L'égalité salariale femmes-hommes n'est toujours pas réalisé en Suisse en 2019. [Reuters - Ruben Sprich]
La transparence salariale pour réduire les discriminations / Tout un monde / 6 min. / le 3 avril 2023
Aux Etats-Unis, de plus en plus d'Etats introduisent des lois qui obligent les entreprises à publier une fourchette salariale sur leurs offres d'emploi. Dans l'UE, une nouvelle directive sur la transparence salariale devrait entrer en vigueur en 2024. Malgré ces efforts, la question reste encore très taboue dans les entreprises.

Aux Etats-Unis, "l'equal pay", soit la notion de "salaire égal", existe au niveau fédéral depuis les années 60, mais les discriminations subsistent, que ce soit envers les femmes ou les minorités. C'est d'ailleurs ce qui a poussé la Californie, le Colorado, Washington, mais aussi l'Etat de New York à introduire récemment des lois sur la transparence salariale. Désormais, toutes les entreprises doivent afficher sur leurs offres d'emploi le salaire correspondant au poste à pourvoir. Une démarche soutenue par une très large majorité d'employés dans le pays.

Pour Katerina Bezrukova, professeur à l'école de management de l'Université de Buffalo, cette démarche contribue à réduire les inégalités entre les hommes et les femmes. "Quand il s'agit de négocier son salaire suite à une offre d'emploi, on sait via des recherches sur le sujet que les femmes se débrouillent moins bien que les hommes et n'arrivent pas à maximiser leurs intérêts. Elles ont intégré des biais de genre qu'elles ont de la peine à dépasser. Donc disposer d'une certaine transparence dans les salaires, surtout lors des entretiens d'embauche, est extrêmement important", explique-t-elle lundi dans l'émission Tout un monde de la RTS.
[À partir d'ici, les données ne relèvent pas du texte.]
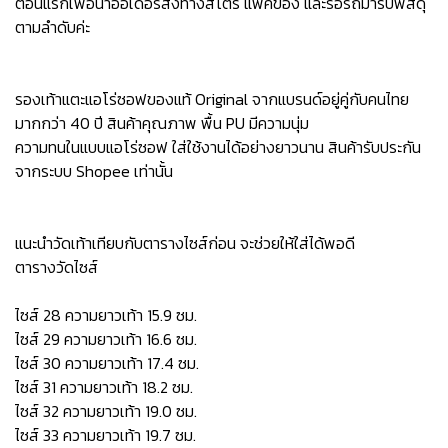
ตอนแรกเพื่อนำออเดอร์ส่งทางสโตร์ แพ็คของ และรอรถมารับพัสดุ
ตามลำดับค่ะ
รองเท้าแตะแอโร่ซอฟของแท้ Original จากแบรนด์อยู่คู่กับคนไทย
มากกว่า 40 ปี สินค้าคุณภาพ พื้น PU มีความนุ่ม
ความทนในแบบแอโร่ซอฟ ใส่ใช้งานได้อย่างยาวนาน สินค้ารับประกัน
จากระบบ Shopee เท่านั้น
แนะนำวัดเท้าเทียบกับตารางไซส์ก่อน จะช่วยให้ใส่ได้พอดี
ตารางวัดไซส์
ไซส์ 28 ความยาวเท้า 15.9 ซม.
ไซส์ 29 ความยาวเท้า 16.6 ซม.
ไซส์ 30 ความยาวเท้า 17.4 ซม.
ไซส์ 31 ความยาวเท้า 18.2 ซม.
ไซส์ 32 ความยาวเท้า 19.0 ซม.
ไซส์ 33 ความยาวเท้า 19.7 ซม.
>> Lire aussi : Vers plus de transparence salariale dans les entreprises?

L'opacité salariale, "une solution de facilité"
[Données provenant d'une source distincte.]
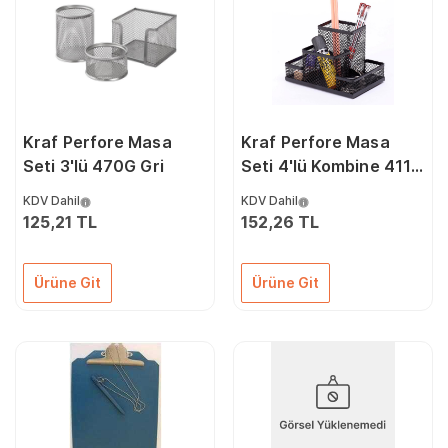
Kraf Perfore Masa
Kraf Perfore Masa
Seti 3'lü 470G Gri
Seti 4'lü Kombine 411G
Siyah
KDV Dahil
KDV Dahil
125,21 TL
152,26 TL
Ürüne Git
Ürüne Git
Il reste toutefois plus facile pour les entreprises de garder une certaine discrétion sur les salaires plutôt que de les publier, explique Katerina Bezrukova. "Du point de vue du manager, ça représente beaucoup de travail de justifier toutes les petites faveurs que l'on octroie à un employé. Avant, tout était fait dans un certain secret, une seule personne était au courant. Maintenant il sera difficile de répondre à toutes les questions que cette transparence va susciter. Il va y avoir des plaintes et des récriminations, tout ce que les managers n'aiment pas."

Depuis l'entrée en vigueur de ces nouvelles lois aux Etats-Unis, de plus en plus d'entreprises, grandes ou petites, mettent en ligne les salaires avec leurs offres d'emploi. Un effort de transparence qui peut créer certaines frustrations et tensions entre nouveaux et anciens employés. En effet, face à la pénurie de main d'oeuvre, les employeurs tentent d'attirer des candidats avec des rémunérations parfois plus élevées que celles perçues par certains employés en poste depuis plusieurs années et pour des poste équivalents.

La question des bonus

Il y a ensuite la question des bonus qui souvent ne figurent pas dans les offres d'emploi. En outre, les fourchettes salariales affichées sont parfois trop larges pour être vraiment utiles aux candidats. Les montants peuvent parfois aller du simple au double, notamment pour des postes hautement qualifiés comme médecin ou consultant financier. Dans ces cas là, il devient très difficile d'évaluer si l'entreprise est vraiment de bonne foi.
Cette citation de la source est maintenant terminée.